What ChatGPT Actions need from this API
ChatGPT Actions work best when the OpenAPI document is small, explicit, and uses stable operation IDs. BestMCPServers exposes a focused OpenAPI 3.1 document with five operations: formatJson, validateJson, encodeBase64, decodeBase64, and decodeJwt. Each endpoint accepts one content field and returns a consistent success or error envelope, so an assistant can safely call tools without understanding page UI state.
For the current MVP there is no login, database, payment, or API key. That keeps the action setup simple: import the schema, select the operations, and test calls against production endpoints. Rate limiting can be added later at the Cloudflare layer without changing the OpenAPI contract.
https://bestmcpservers.com/openapi.jsonStep-by-step setup
Create or edit a Custom GPT, open the Actions section, and import the OpenAPI schema URL. After import, verify that the operation names are visible and that the server URL is https://bestmcpservers.com. Use the test panel to send a small JSON formatting request before adding the action to a real workflow.
A good first test is to ask ChatGPT to format a compact JSON object, validate an intentionally broken JSON string, encode a short text value, decode a Base64 string, and inspect a sample JWT payload. These calls cover every endpoint and confirm that both success and error responses are usable.
POST /api/json/format
{
"content": "{\"name\":\"BestMCPServers\"}"
}Recommended Action descriptions
Use clear descriptions that tell ChatGPT when to call each operation. For example, formatJson should be used when the user wants readable JSON; validateJson should be used when the user asks whether JSON is syntactically valid; decodeJwt should be used only to inspect header and payload, not to verify security.
The JWT endpoint intentionally returns verified: false. This is important because JWT decoding is not signature verification. The assistant should state that decoded claims are informational unless the token signature is verified by the application that issued it.
Production notes
The API is intentionally narrow. It does not store user input, does not create accounts, and does not require API keys.
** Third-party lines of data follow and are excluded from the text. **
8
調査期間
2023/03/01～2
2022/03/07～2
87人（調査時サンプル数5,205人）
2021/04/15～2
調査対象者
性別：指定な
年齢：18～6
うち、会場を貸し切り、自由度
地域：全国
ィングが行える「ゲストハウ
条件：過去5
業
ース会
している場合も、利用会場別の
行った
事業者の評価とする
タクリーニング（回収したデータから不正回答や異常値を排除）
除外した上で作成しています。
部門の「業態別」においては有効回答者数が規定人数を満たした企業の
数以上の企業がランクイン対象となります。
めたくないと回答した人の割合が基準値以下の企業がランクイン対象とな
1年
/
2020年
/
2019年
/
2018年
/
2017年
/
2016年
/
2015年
For sensitive production tokens or secrets, users should avoid pasting confidential data into any hosted tool unless they understand their own security policy.
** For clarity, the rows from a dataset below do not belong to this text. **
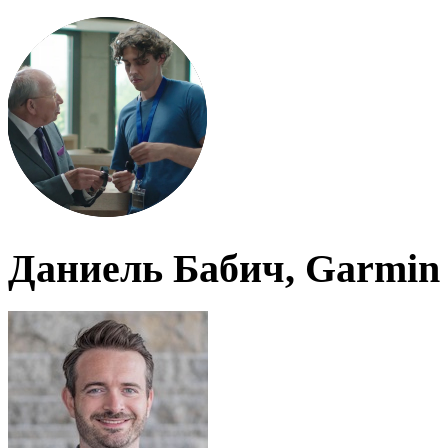
Даниель Бабич, Garmin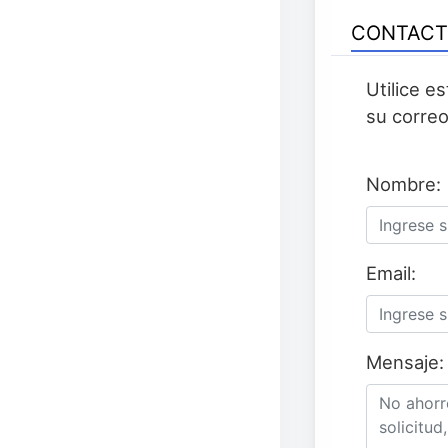
CONTAC
Utilice e
su correo
Nombre:
Email:
Mensaje: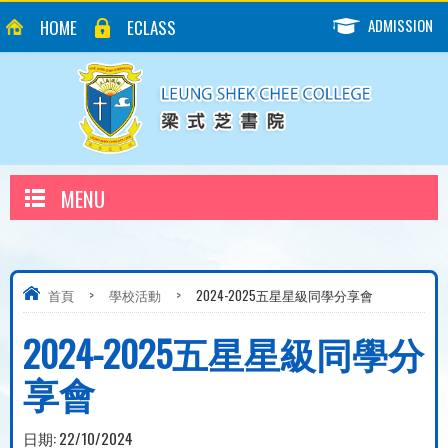
ADMISSION
HOME
ECLASS
MENU
首頁
>
學校活動
>
​​2024-2025五星星級同學分享會​
​​2024-2025五星星級同學分
享會​
日期:
22/10/2024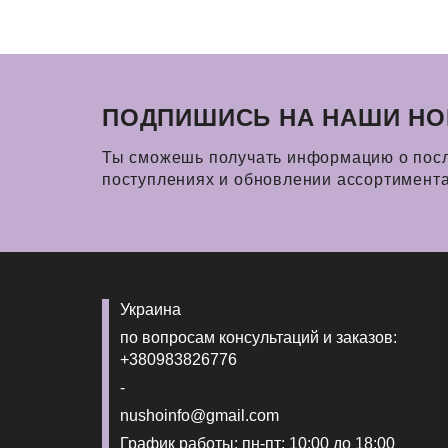
ПОДПИШИСЬ НА НАШИ НО
Ты сможешь получать информацию о пос
поступлениях и обновлении ассортимент
Украина
по вопросам консультаций и заказов:
+380983826776
-
nushoinfo@gmail.com
График работы: пн-пт: 10:00 до 18:00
If traffic grows, the next production step is Cloudflare rate limiting for /api/* by IP. API keys, quotas, and analytics should come only after the SEO and API-call demand is validated.
Related resources
FAQ
Can I use BestMCPServers with ChatGPT Actions?
Yes. Import https://bestmcpservers.com/openapi.json into a Custom GPT Action to expose JSON, Base64, and JWT utility endpoints.
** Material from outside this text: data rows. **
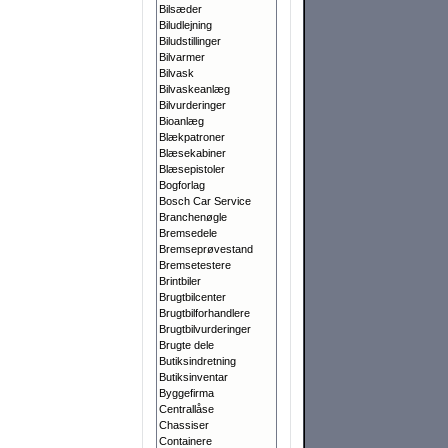
Bilsæder
Biludlejning
Biludstillinger
Bilvarmer
Bilvask
Bilvaskeanlæg
Bilvurderinger
Bioanlæg
Blækpatroner
Blæsekabiner
Blæsepistoler
Bogforlag
Bosch Car Service
Branchenøgle
Bremsedele
Bremseprøvestand
Bremsetestere
Brintbiler
Brugtbilcenter
Brugtbilforhandlere
Brugtbilvurderinger
Brugte dele
Butiksindretning
Butiksinventar
Byggefirma
Centrallåse
Chassiser
Containere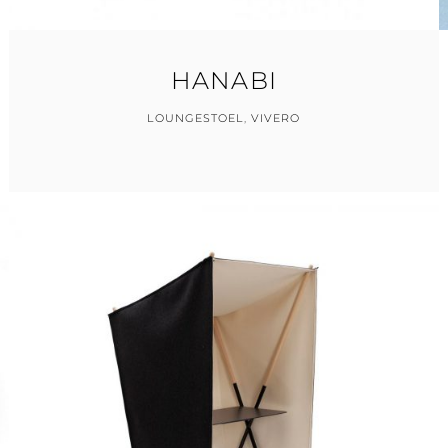
HANABI
LOUNGESTOEL
,
VIVERO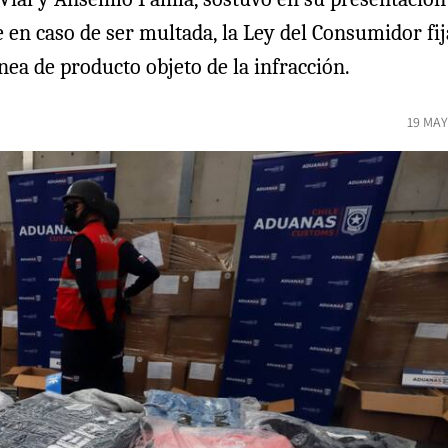
e en caso de ser multada, la Ley del Consumidor fi
nea de producto objeto de la infracción.
19 MAY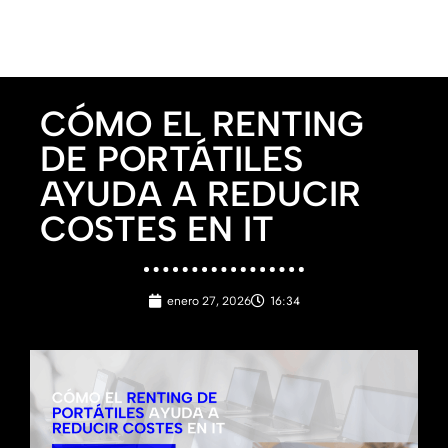
CÓMO EL RENTING
DE PORTÁTILES
AYUDA A REDUCIR
COSTES EN IT
16:34
enero 27, 2026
Does the API require authentication?
No. The current MVP is open and does not require login, payment, or API keys.
Can ChatGPT verify JWT signatures with this API?
No. The JWT endpoint only decodes header and payload. It does not verify signatures and returns verified: false.
What should I test first?
Start with /api/json/format using a small JSON object, then test invalid JSON through /api/json/validate to confirm error handling.